How schitzophrenia equated to multiple personalities?

This has always puzzled me. How is it that the majority of layfolk came to think that the term “schizophrenia” really means “multiple personalities” when it does not? Were such disorders all lumped together at one time, perhaps?

I think its because they can hear voices but that isn’t at all the same thing as having distinct personalities take them over.

I think it might be originally because of a different understanding of the root words. Schizophrenia was coined from the Greek for ‘split mind’, and a multiple personality disorder looks very obviously like a way that someone’s mind is split up.

However, the word was coined for a different kind of ‘split’ in which the person has broken away from reality, or something like that, and it looks like this interpretation is struggling to be widely accepted.


According to Wikipedia, ‘The first known misuse of the term to mean “split personality” was in an article by the poet T. S. Eliot in 1933.’ It wouldn’t surprise me if the misunderstanding has come from popular culture. Plenty of people still think that autistic=card-counter.
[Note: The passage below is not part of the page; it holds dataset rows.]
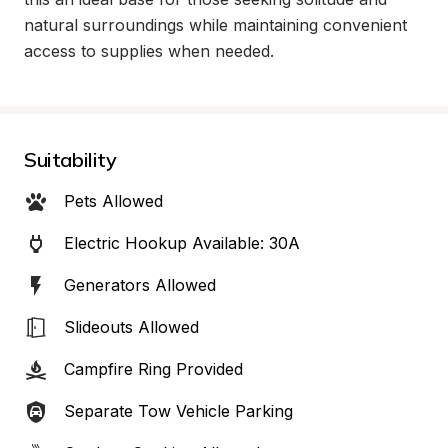
natural surroundings while maintaining convenient 
access to supplies when needed.
Suitability
Pets Allowed
Electric Hookup Available: 30A
Generators Allowed
Slideouts Allowed
Campfire Ring Provided
Separate Tow Vehicle Parking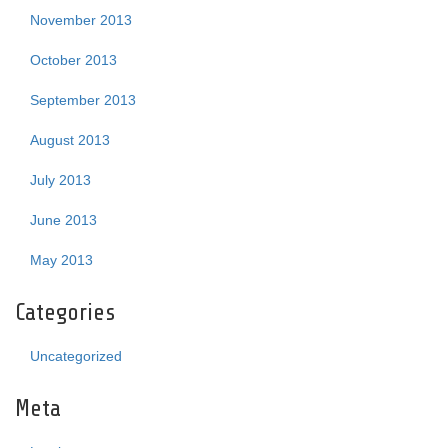
November 2013
October 2013
September 2013
August 2013
July 2013
June 2013
May 2013
Categories
Uncategorized
Meta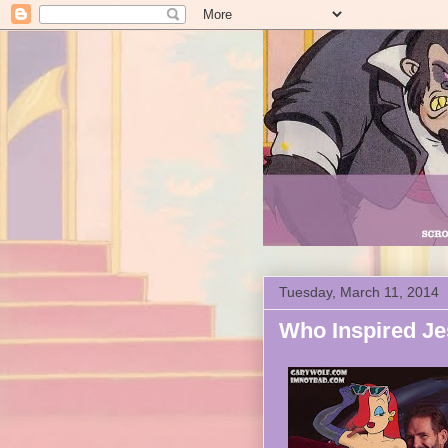
Tuesday, March 11, 2014
Who Inspired Je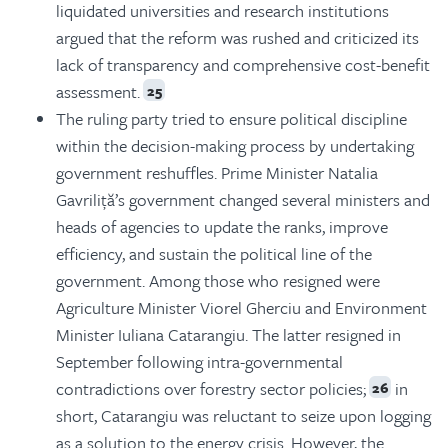
liquidated universities and research institutions
argued that the reform was rushed and criticized its
lack of transparency and comprehensive cost-benefit
assessment.
25
The ruling party tried to ensure political discipline
within the decision-making process by undertaking
government reshuffles. Prime Minister Natalia
Gavriliță’s government changed several ministers and
heads of agencies to update the ranks, improve
efficiency, and sustain the political line of the
government. Among those who resigned were
Agriculture Minister Viorel Gherciu and Environment
Minister Iuliana Catarangiu. The latter resigned in
September following intra-governmental
contradictions over forestry sector policies;
in
26
short, Catarangiu was reluctant to seize upon logging
as a solution to the energy crisis. However, the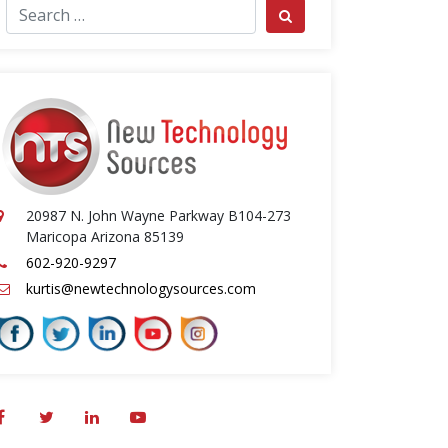
ch for:
Search
20987 N. John Wayne Parkway B104-273
Maricopa Arizona 85139
602-920-9297
kurtis@newtechnologysources.com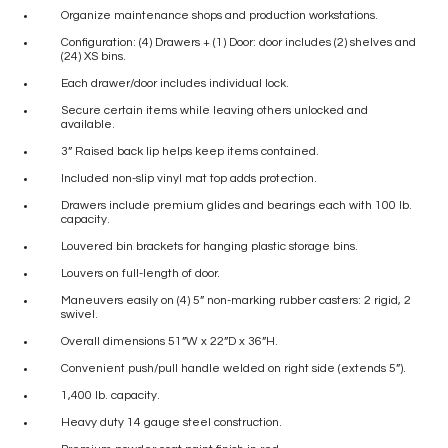
Organize maintenance shops and production workstations.
Configuration: (4) Drawers + (1) Door: door includes (2) shelves and
(24) XS bins.
Each drawer/door includes individual lock.
Secure certain items while leaving others unlocked and
available.
3” Raised back lip helps keep items contained.
Included non-slip vinyl mat top adds protection.
Drawers include premium glides and bearings each with 100 lb.
capacity.
Louvered bin brackets for hanging plastic storage bins.
Louvers on full-length of door.
Maneuvers easily on (4) 5” non-marking rubber casters: 2 rigid, 2
swivel.
Overall dimensions 51”W x 22”D x 36”H.
Convenient push/pull handle welded on right side (extends 5”).
1,400 lb. capacity.
Heavy duty 14 gauge steel construction.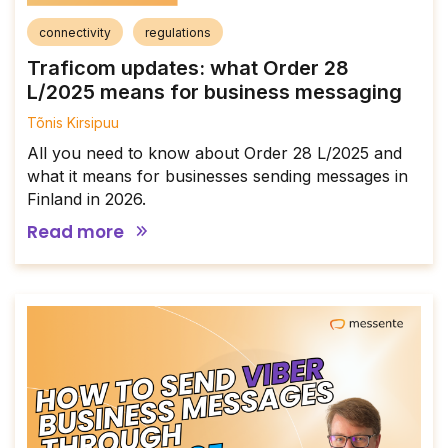
connectivity
regulations
Traficom updates: what Order 28
L/2025 means for business messaging
Tõnis Kirsipuu
All you need to know about Order 28 L/2025 and
what it means for businesses sending messages in
Finland in 2026.
Read more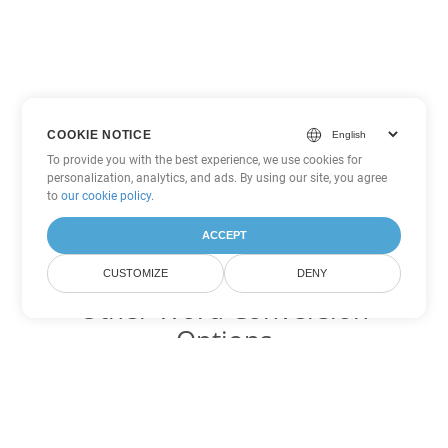
COOKIE NOTICE
To provide you with the best experience, we use cookies for
personalization, analytics, and ads. By using our site, you agree
to
our cookie policy
.
ACCEPT
CUSTOMIZE
DENY
Other Word Conversion
Options
Convert RTF to DOC
DOC:
Microsoft Word Binary Format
Given the controversies that have surrounded both terms, it should be no surprise that a clear answer is difficult.

The matter is discussed in quite some detail by the eminent philosopher and historian of science Ian Hacking in his Rewriting the Soul: Multiple Personalities and the Sciences of Memory (Princeton, 1995, esp. chapter 9). One of the main points of Hacking’s overall argument is that the notion of multiple personalities, regardless of its validity, much predates 1954 and The Three Faces of Eve. In particular, he focusses on the debates in France about the notion during 1874-86.
Then Eugene Bleuler coins the term schizophrenia in 1908. This is the particularly awkward bit. As Hacking discusses, it became common in histories of the mental health for writers to claim that Bleuler subsumed earlier notions of multiple personalities under his broader diagnosis of schizophrenia. In those versions, schizophrenia was originally defined to include multiple personalities, though it would have been possible to be schizophrenic without displaying them. However, Hacking points out that Bleuler was more careful than that. Roughly, he drew a parallel between the two conditions, but with multiple personalities the patient was switching between personalities, while in schizophrenia they could manifest themselves simultaneously.
Hacking seems clearly correct that later historians have sloppily read Bleuler. On the other hand, Bleuler did associate the notions, at least roughly, and what Hacking doesn’t really address is whether that’s enough to explain the connection in popular culture.